The application platform performs two primary tasks to provide immersive telepresence.
Firstly, the components of the holographic communication application on the producer and consumer sides handle point-to-point data streaming using WebRTC. The WebRTC point-to-point link enables real-time communication commonly associated with digital human-to-human interaction use cases. In addition, it provides an inherent encryption using DTLS and the ability to configure the reliability of the link.
The second task involves content delivery, i.e. the generation and processing of a 3D model of a live captured participant using media formats such as point clouds or meshes. Content delivery is designed to align with the QoE demands specified by individual immersive telepresence applications.
For integration into the 5G testbeds of the SPIRIT partners, the producer component is hosted on a high-performance cluster to benefit from the help of hardware to boost software performance.
Use case #4: Distributed Steering of Autonomous Mobile Robots (AMR)
The growing need for autonomous applications is driven by challenges such as urban mobility issues, skilled labour shortages, and the demand for safer, more efficient logistics. Autonomous Mobile Robots (AMRs) address these needs by autonomously transporting goods from one location to another.
Robots operating in challenging environments, such as shop floors, must navigate complexities beyond standard conditions. These environments impose unique demands on robotic systems, requiring advanced sensors, robust communication, and adaptable designs to ensure effective operation. To address these challenges, a use case has been set up to enable hybrid navigation for AMRs. This system allows operators to choose between autonomous and manual drive modes, combining the efficiency of autonomous operations with human intervention when necessary. Using computer screens, operators can control the AMR. The cameras and sensors mounted on the AMR provide operators with full visibility of the vehicle on their screens. After being temporarily controlled by the operator, the AMR can resume autonomous route management as usual.
The robot use case, installed exclusively at the Berlin Testbed in Siemensstadt Square, enables the remote manual navigation of AMRs via a centralised edge server at Deutsche Telekom’s Testbed. This system is accessible through web browsers, such as Chrome, on various devices like smartphones, tablets, controllers, and computers within the campus network.

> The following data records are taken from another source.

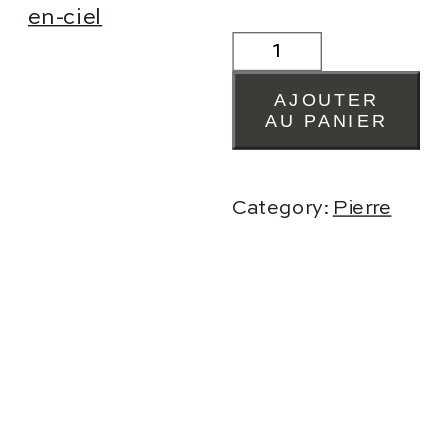
QUARTZ
ARC-
EN-
AJOUTER
CIEL
AU PANIER
QUANTITY
Category:
Pierre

The robot utilised in this use case is the “Husky” from ClearPath Robotics. It is equipped with multiple sensors for autonomous navigation and teleoperation purposes. These sensors include:
- IMU Sensor: Measures acceleration and pose;
- 3D Ouster Lidar Sensor: Provides environmental perception;
- Four Intel Depth Cameras: Used as standard RGB cameras to give operators visual feedback.
The robot is also equipped with a 5G modem to enable communication with its edge server via a local 5G Standalone Network.

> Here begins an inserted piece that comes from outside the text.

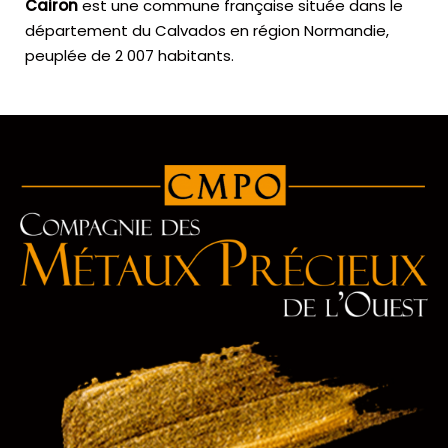
Cairon
est une commune française située dans le
département du Calvados en région Normandie,
peuplée de 2 007 habitants.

An experimental control centre, consisting of multiple displays and an Intel NUC computer, has been set up to interact with the use case and monitor the robot’s movement. To enable autonomous driving, an operator must first create a map of the robot’s surroundings. The robot uses this map for localisation and navigation. Once the setup is complete, the system supports both autonomous and manual control modes.
Through the user interface (UI), users can view a live video feed from the robot’s camera and issue real-time drive commands. In manual mode, users send velocity commands to adjust the robot’s linear speed (forward/backward) and angular velocity (rotation). In autonomous mode, users select a Point of Interest (POI) as a destination, and the robot autonomously navigates to the target. During autonomous navigation, the AMR avoids obstacles and dynamically adjusts its path by sending sensor data to the server, which processes the information and updates the navigation route accordingly.